Justice & Affaires intérieures

« Le système de Dublin est mort à petit feu car nous ne l’avons pas réformé à temps »

Les États membres qui refusent de participer au système européen d’asile devraient être exclus de l’espace Schengen, car ces deux problématiques sont liées, estime l’eurodéputée Ska Keller. Une interview d’EurActiv Allemagne.

Ska Keller est une eurodéputée allemande du groupe Alliance ‘90/Les Verts. Elle est spécialisée dans les questions d’immigration et de relations UE-Turquie.

Alexander Gauland, du parti AfD (Alternative pour l’Allemagne) a qualifié la crise des réfugiés de cadeau pour son parti. Pourquoi les partis de droite allemands et européens ont-ils tellement profité de cette crise ?

Il n’y a pas de réponse simple à cette question. Le fait que les partis de centre droit identifient les réfugiés comme source de problèmes a évidemment joué un rôle, parce que cette logique a légitimité les positions des formations d’extrême droite. Prenez l’exemple de la Slovaquie, par exemple, où le Premier ministre, Robert Fico, a assuré que les musulmans ne pouvaient pas être intégrés dans nos sociétés.

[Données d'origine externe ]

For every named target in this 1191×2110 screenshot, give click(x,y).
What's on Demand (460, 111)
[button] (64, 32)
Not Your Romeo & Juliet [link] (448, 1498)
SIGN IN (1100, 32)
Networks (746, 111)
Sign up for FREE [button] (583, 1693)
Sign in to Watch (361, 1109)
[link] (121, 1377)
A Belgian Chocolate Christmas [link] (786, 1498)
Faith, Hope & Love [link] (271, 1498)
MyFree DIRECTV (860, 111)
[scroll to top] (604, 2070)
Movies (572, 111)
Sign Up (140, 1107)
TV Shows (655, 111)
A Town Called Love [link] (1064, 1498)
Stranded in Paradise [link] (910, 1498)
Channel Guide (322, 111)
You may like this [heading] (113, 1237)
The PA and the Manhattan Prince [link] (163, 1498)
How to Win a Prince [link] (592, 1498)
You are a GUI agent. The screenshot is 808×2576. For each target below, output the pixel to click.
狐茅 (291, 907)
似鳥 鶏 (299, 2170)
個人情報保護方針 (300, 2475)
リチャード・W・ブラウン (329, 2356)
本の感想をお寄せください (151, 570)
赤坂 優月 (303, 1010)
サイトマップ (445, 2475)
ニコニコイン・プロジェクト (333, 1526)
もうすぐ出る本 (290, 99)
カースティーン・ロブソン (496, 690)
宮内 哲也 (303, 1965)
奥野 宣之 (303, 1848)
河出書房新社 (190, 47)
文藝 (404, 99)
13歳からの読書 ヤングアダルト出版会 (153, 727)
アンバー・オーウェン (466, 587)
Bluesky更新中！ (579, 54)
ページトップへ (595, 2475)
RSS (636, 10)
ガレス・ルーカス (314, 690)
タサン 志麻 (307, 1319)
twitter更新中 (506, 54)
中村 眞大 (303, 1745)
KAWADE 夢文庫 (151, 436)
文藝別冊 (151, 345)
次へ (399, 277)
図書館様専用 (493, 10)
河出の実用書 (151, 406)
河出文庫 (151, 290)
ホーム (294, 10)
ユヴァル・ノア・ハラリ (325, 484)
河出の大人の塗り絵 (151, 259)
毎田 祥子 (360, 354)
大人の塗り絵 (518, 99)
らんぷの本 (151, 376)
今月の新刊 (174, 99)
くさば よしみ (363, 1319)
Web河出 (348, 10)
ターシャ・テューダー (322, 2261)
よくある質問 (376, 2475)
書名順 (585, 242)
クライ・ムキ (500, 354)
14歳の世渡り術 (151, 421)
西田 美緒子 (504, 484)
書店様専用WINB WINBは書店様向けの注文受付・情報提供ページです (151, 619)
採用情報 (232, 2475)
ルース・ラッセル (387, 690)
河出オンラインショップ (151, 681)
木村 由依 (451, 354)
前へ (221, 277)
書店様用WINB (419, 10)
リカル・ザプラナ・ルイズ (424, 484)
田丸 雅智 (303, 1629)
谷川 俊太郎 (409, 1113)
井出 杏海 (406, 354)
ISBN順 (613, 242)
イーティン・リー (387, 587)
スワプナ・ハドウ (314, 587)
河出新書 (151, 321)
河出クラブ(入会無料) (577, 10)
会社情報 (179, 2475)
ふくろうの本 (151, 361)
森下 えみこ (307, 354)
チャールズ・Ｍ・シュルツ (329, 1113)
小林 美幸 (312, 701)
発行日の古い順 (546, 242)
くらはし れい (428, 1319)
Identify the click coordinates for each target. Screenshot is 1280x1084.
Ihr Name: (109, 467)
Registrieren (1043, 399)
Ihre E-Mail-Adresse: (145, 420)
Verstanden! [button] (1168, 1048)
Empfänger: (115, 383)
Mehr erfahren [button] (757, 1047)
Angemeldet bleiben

>> Lire : Pourquoi la Slovaquie poursuit l’UE sur le système des quotas

Au final, les gens n’ont pas voté pour lui et se sont tournés encore plus à droite. Le problème n’est pas le nombre de réfugiés, mais la manière dont la société voit la crise. On voit que les partis d’extrême droite ont souvent beaucoup de succès dans les zones où il y a peu d’étrangers. La manière dont nous communiquons sur ces sujets et donc encore plus importante.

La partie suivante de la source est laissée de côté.